La première étude, “Éléments méthodologiques”, exposera les influences qui ont structuré la théorisation de cette étude. Qu’elles relèvent de l’histoire, de la sociologie, de l’anthropologie ou de la philosophie, elles ont contribué, dans leur partialité et parfois même le détournement de leur contexte premier, à établir des liens, à renforcer des images et des rapports nécessaires, à entretenir un imaginaire dont la confrontation avec le détail de ce sujet parviendra, nous l’espérons, à aiguiser l’observation d’une identité complexe et difficile à cerner.

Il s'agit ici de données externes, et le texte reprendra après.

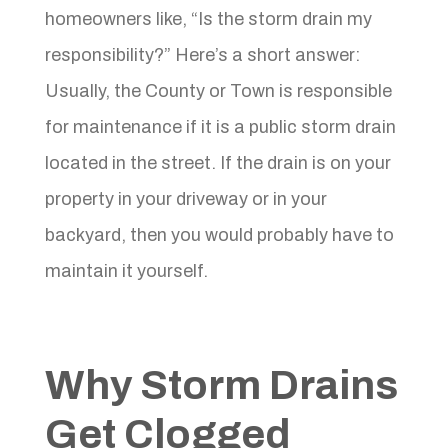
homeowners like, “Is the storm drain my
responsibility?” Here’s a short answer:
Usually, the County or Town is responsible
for maintenance if it is a public storm drain
located in the street. If the drain is on your
property in your driveway or in your
backyard, then you would probably have to
maintain it yourself.
Why Storm Drains
Get Clogged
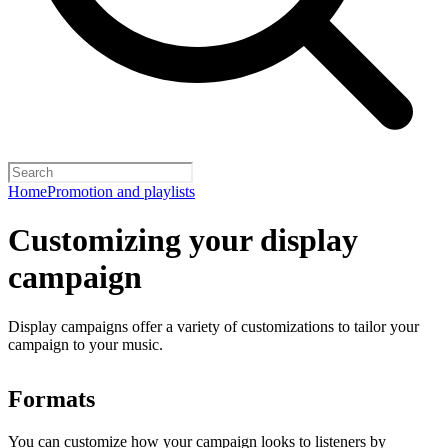
Home
Promotion and playlists
Customizing your display
campaign
Display campaigns offer a variety of customizations to tailor your
campaign to your music.
Formats
You can customize how your campaign looks to listeners by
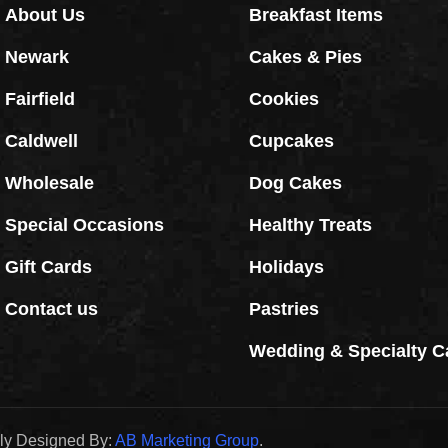
About Us
Breakfast Items
Newark
Cakes & Pies
Fairfield
Cookies
Caldwell
Cupcakes
Wholesale
Dog Cakes
Special Occasions
Healthy Treats
Gift Cards
Holidays
Contact us
Pastries
Wedding & Specialty C
dly Designed By:
AB Marketing Group
.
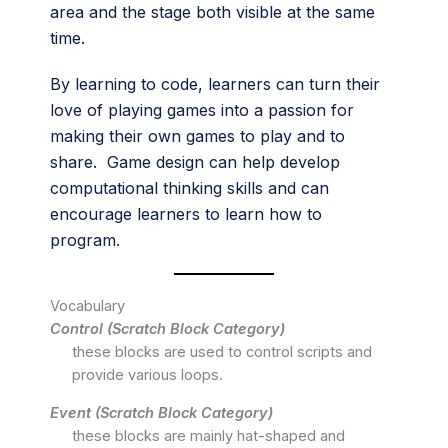
area and the stage both visible at the same
time.
By learning to code, learners can turn their
love of playing games into a passion for
making their own games to play and to
share. Game design can help develop
computational thinking skills and can
encourage learners to learn how to
program.
Vocabulary
Control (Scratch Block Category)
these blocks are used to control scripts and
provide various loops.
Event (Scratch Block Category)
these blocks are mainly hat-shaped and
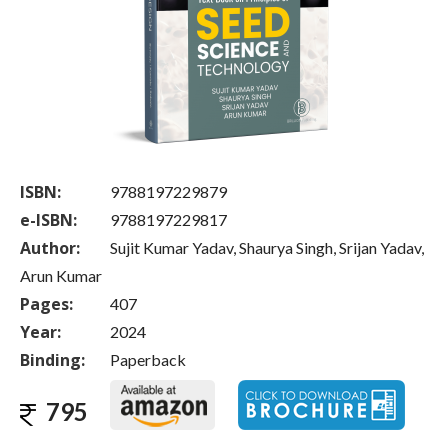
ISBN:
9788197229879
e-ISBN:
9788197229817
Author:
Sujit Kumar Yadav, Shaurya Singh, Srijan Yadav,
Arun Kumar
Pages:
407
Year:
2024
Binding:
Paperback
795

La deuxième étude, “Les hommes du Tennessee”, plongera les lecteurs dans le monde marchand et politique de la frontière américaine au temps de la jeune république. La vie privée d’Andrew Jackson nous conduisit à observer d'abord ses relations familiales qui apportèrent comme prévu des éléments capitaux à notre analyse. Cette étude révéla pourtant très vite la corrélation entre la famille, les amis, et les affaires traitées sur la frontière. Les réseaux économiques relevaient tellement des liens familiaux et amicaux que nous avons orienté nos recherches vers le développement de l'économie de frontière, dans laquelle Jackson fut un acteur frénétique. Comme l’avait esquissé d’une manière plus large Thomas Abernethy (From Frontier to Plantation, 1932), apparut un monde connexe à l'univers intime de la famille et des proches, un véritable bouillon de culture dans lequel l'identité d'Andrew Jackson trouvait un ferment absolument essentiel et la possibilité de se révéler à lui-même et au monde.

Les succès et les crises qu'il traversa dans l'établissement de son statut économique de planteur donnèrent à ses convictions et à ses décisions une marque indélébile. Les liens humains, avec sa femme, ses amis, ses partenaires, qu'il dut tisser pour concilier son entreprise agricole avec ses autres activités, politiques ou militaires, ne sont pas les moindres des points qui le révèlent à notre observation. En ce sens, cette deuxième partie jette les bases du rapport sans fin de l'homme avec le monde dans la perspective de cette construction de soi qui demeure un point phare de nos préoccupations. Cette étude transversale du monde sudiste en formation au tournant du xviiie siècle précède les études (III & IV) plus étroitement axées sur le cercle intime de Jackson.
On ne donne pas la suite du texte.